Sobre a Liga Europa. Curiosidade de ver o que o aflito FC Porto (último no seu grupo) fará na Suíça com o Young Boys. Há quem defenda que o FCP fez contas e concluiu que ganhar o campeonato - e os tais 40 milhões - é muito mais importante para a (catastrófica) situação financeira do clube (quem faz perguntas difíceis à SAD portista? … que tem a dizer o responsável das finanças?) do que tentar chegar longe numa Liga Europa que não dá milhões, mas patacos. Bom. O FC Porto, precisado de fazer 60 milhões a curto prazo, segundo informou o administrador Fernando Gomes com uma naturalidade inquietante, saberá as linhas com que se cose; mas lembro que o clube tem uma responsabilidade especial na Europa, onde é, há muitos anos, o navio almirante do futebol português. Juntar a uma humilhante eliminação na Champions (às mãos do minorca Krasnodar) uma ainda mais indesculpável eliminação na Liga Europa num grupo com adversários de segunda linha não faria nada bem à imagem de um clube que sempre percebeu a importância das competições europeias na construção da sua identidade.

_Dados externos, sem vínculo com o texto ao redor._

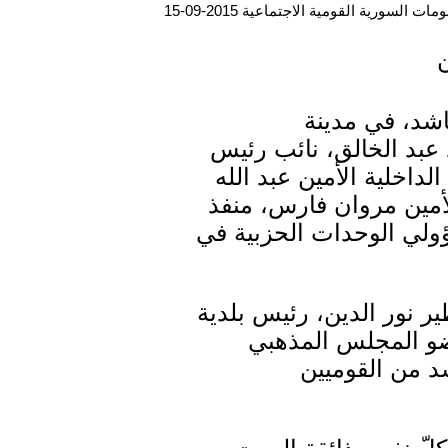
ت السورية القومية الاجتماعية 2015-09-15
ن
شد، في مدينة
بد الخالق، نائب رئيس
داخلية الأمين عبد الله
لأمين مروان فارس، منفذ
ولي الوحدات الحزبية في
 نور الدين، رئيس بلدية
ضو المجلس المذهبي
د من القوميين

Sporting (recebe PSV) e Braga (recebe Wolves) têm a possibilidade de garantirem perante os seus adeptos o apuramento para a fase seguinte. O Vitória está fora. O PSV, por defender francamente mal, parece ao alcance do leão menos apetrechado e mais titubeante dos últimos anos - que, mesmo assim, já contribuiu com 9 pontos para o ranking luso na UEFA. O Braga defende perante o sensacional Wolverhampton (5.º na Premier), principal contribuinte da Seleção Nacional, uma campanha europeia quase imaculada (7 vitórias e um empate em oito jogos). Creio que haverá um grande jogo na Pedreira.
Jesus: agora o mundo!
Com a espetacular dupla conquista em menos de 24 horas, Jorge Jesus tem agora 17 títulos na carreira (distribuídos por seis clubes) e aproxima-se dos registos de Manuel José, O Africano (23), e José Mourinho (25), O Europeu, os dois treinadores portugueses mais titulados e os únicos com vinte ou mais troféus no currículo. 27 anos depois de ganhar o campeonato da 2.ª B com o Amora, Jesus também passou a integrar a elite dos treinadores lusitanos que ganharam grandes competições internacionais de clubes e de seleções, juntando-se a Anselmo Fernandes (Taça das Taças com o Sporting em 1964), Carlos Queiroz, Artur Jorge, Nelo Vingada, Manuel José, José Mourinho, André Villas Boas e Fernando Santos. O próximo desafio de Jesus é tornar-se o primeiro treinador português a ganhar o Mundial de Clubes - lembro que os dois títulos mundiais do FC Porto (1987 e 2004) foram conquistados por treinadores estrangeiros (Tomislav Ivic e Victor Fernandez). Mourinho teve essa possibilidade duas vezes (2004 e 2010) mas não chegou a ir lá porque mudou de clube. Já Manuel José participou em três Mundiais com o Al-Ahly (2005: quartos; 2006: meia-final e 3.º lugar final; 2008: quartos) mas não chegou ao jogo decisivo. Campeão nacional e continental com o Flamengo, Jesus aponta agora à consagração mundial para rematar um ano fabuloso. Veremos o que pensa o Liverpool disso.